# Requirement:
Tally the lines in the records below that contain "original" and return only the result.

# Exercise data:
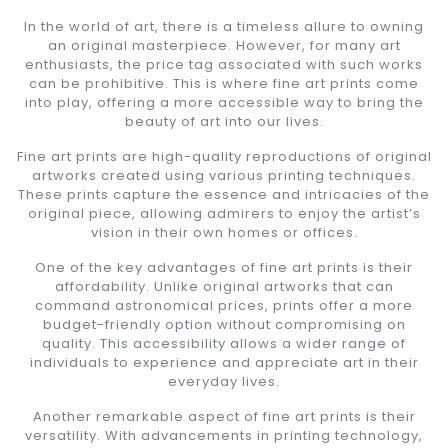
In the world of art, there is a timeless allure to owning
an original masterpiece. However, for many art
enthusiasts, the price tag associated with such works
can be prohibitive. This is where fine art prints come
into play, offering a more accessible way to bring the
beauty of art into our lives.
Fine art prints are high-quality reproductions of original
artworks created using various printing techniques.
These prints capture the essence and intricacies of the
original piece, allowing admirers to enjoy the artist’s
vision in their own homes or offices.
One of the key advantages of fine art prints is their
affordability. Unlike original artworks that can
command astronomical prices, prints offer a more
budget-friendly option without compromising on
quality. This accessibility allows a wider range of
individuals to experience and appreciate art in their
everyday lives.
Another remarkable aspect of fine art prints is their
versatility. With advancements in printing technology,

# Solution to the exercise:
4